#### [Work to complete]
Filter the data below for the string "être" and copy each matching line.

#### [Data supplied]
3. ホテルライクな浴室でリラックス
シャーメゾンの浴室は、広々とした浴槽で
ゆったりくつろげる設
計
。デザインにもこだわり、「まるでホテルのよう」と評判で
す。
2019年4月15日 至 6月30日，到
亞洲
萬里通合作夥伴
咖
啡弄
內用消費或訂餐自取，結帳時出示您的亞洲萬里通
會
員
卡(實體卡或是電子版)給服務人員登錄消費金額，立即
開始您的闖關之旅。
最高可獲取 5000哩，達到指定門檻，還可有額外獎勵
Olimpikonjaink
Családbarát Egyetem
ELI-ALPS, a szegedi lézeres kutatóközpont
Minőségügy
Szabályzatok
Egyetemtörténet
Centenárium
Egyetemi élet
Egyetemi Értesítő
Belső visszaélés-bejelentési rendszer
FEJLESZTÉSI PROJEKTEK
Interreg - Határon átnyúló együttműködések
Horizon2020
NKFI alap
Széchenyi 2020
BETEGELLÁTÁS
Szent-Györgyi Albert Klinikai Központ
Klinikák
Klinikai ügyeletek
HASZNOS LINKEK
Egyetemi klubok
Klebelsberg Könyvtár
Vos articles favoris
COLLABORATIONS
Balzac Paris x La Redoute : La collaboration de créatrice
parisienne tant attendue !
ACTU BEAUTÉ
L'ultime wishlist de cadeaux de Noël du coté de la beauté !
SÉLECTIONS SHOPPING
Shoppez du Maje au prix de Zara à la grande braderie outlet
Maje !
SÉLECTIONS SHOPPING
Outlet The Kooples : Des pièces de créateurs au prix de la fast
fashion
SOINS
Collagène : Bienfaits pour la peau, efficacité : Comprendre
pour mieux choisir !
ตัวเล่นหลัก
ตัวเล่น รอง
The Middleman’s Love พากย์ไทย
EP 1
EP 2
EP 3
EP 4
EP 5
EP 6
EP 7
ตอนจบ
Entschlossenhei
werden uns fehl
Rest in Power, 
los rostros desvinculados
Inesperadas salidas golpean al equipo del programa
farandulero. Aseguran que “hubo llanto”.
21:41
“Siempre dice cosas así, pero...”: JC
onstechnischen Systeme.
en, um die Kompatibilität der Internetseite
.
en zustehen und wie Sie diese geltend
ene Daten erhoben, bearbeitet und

---

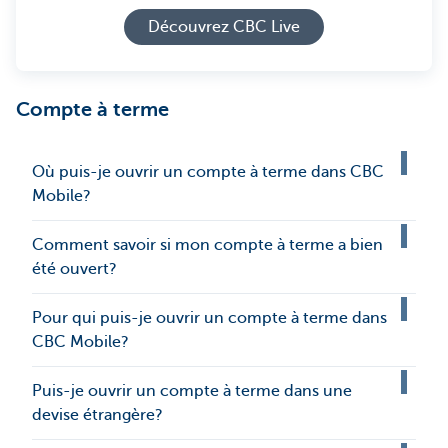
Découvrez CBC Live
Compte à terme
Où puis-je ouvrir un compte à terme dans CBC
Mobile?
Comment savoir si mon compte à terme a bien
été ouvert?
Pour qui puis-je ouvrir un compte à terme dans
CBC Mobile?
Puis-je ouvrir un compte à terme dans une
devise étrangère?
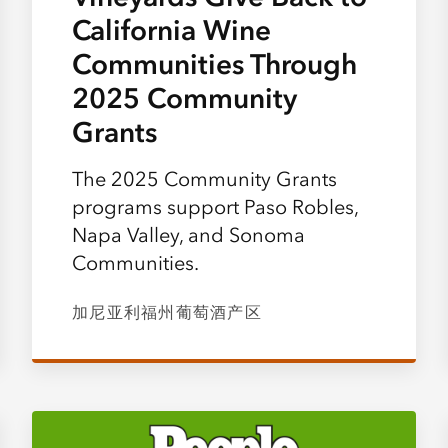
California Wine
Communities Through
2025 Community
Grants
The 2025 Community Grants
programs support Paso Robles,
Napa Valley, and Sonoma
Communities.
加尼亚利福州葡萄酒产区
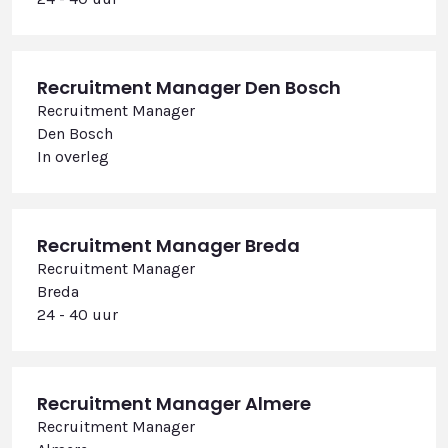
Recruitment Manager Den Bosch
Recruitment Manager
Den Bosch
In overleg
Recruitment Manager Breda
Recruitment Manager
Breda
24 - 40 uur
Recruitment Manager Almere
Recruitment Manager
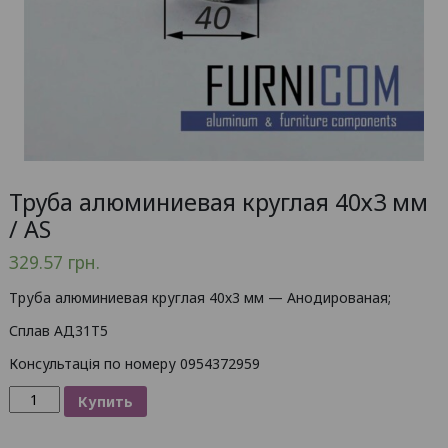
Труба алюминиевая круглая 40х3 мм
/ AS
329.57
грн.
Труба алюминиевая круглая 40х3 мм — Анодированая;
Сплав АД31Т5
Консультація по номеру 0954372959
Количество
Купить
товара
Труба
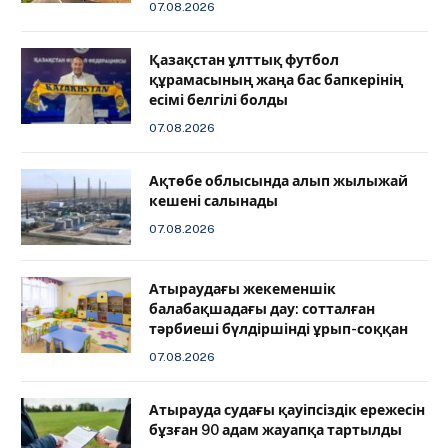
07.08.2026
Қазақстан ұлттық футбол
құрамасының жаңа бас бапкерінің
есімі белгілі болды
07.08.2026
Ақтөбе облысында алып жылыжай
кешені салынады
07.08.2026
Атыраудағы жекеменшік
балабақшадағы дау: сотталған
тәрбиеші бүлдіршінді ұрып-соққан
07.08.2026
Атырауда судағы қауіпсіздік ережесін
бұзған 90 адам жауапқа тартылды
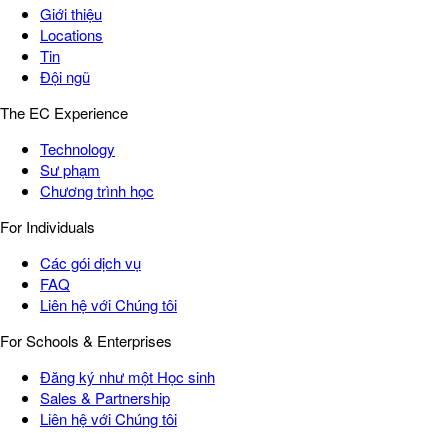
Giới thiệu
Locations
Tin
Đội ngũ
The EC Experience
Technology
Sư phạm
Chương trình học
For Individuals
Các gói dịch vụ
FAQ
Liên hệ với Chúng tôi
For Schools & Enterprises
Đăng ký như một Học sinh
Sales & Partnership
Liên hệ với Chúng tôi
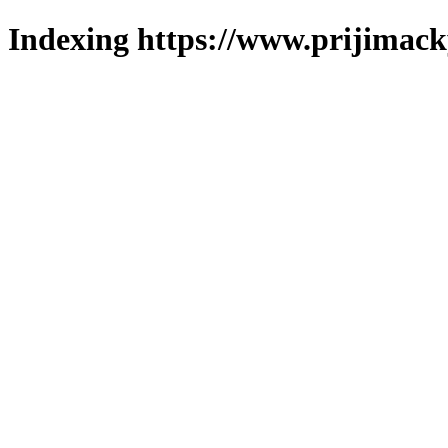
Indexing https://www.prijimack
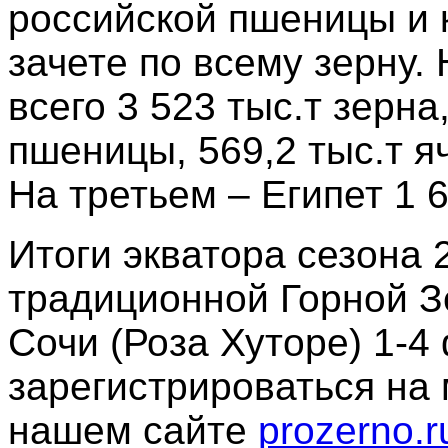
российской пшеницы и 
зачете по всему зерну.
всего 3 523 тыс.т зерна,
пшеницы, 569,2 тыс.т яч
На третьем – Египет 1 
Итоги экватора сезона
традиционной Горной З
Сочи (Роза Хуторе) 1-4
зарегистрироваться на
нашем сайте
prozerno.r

--

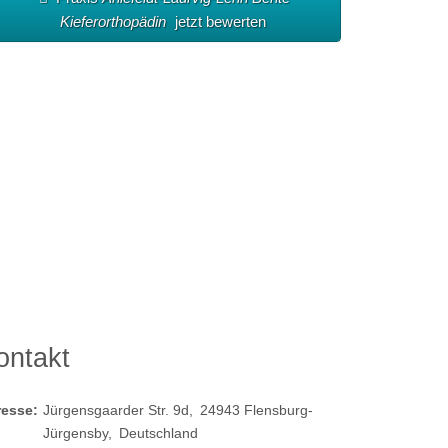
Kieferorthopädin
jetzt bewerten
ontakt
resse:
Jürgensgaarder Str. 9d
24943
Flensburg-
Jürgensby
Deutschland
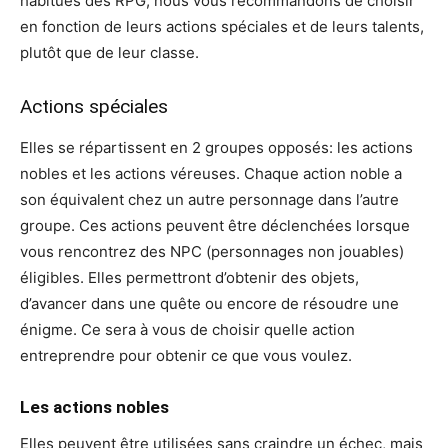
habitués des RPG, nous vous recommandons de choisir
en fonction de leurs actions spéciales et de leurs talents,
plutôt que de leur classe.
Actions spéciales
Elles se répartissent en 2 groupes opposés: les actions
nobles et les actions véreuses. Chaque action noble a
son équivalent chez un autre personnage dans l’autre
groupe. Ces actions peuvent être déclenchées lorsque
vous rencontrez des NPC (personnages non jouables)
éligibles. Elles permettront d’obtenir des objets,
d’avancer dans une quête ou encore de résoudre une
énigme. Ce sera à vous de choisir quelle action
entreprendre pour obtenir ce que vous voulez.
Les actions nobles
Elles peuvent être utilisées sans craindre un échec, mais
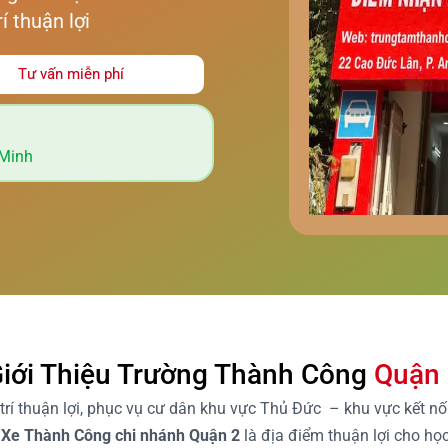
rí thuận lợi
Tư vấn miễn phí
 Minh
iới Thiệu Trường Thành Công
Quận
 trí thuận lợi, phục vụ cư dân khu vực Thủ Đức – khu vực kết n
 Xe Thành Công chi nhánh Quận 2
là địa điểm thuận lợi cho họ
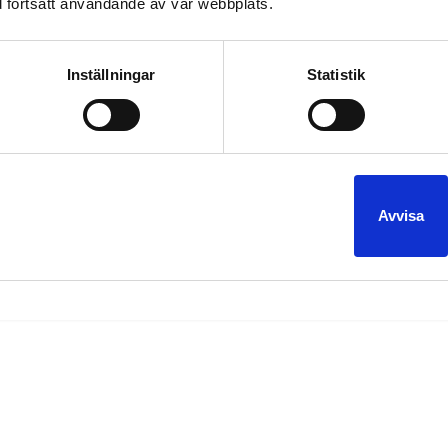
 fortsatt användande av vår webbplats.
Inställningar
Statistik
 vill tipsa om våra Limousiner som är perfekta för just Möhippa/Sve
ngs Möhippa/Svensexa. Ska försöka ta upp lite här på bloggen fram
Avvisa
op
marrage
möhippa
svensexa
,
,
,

#### [Exercise result]
groupe. Ces actions peuvent être déclenchées lorsque
Elles peuvent être utilisées sans craindre un échec, mais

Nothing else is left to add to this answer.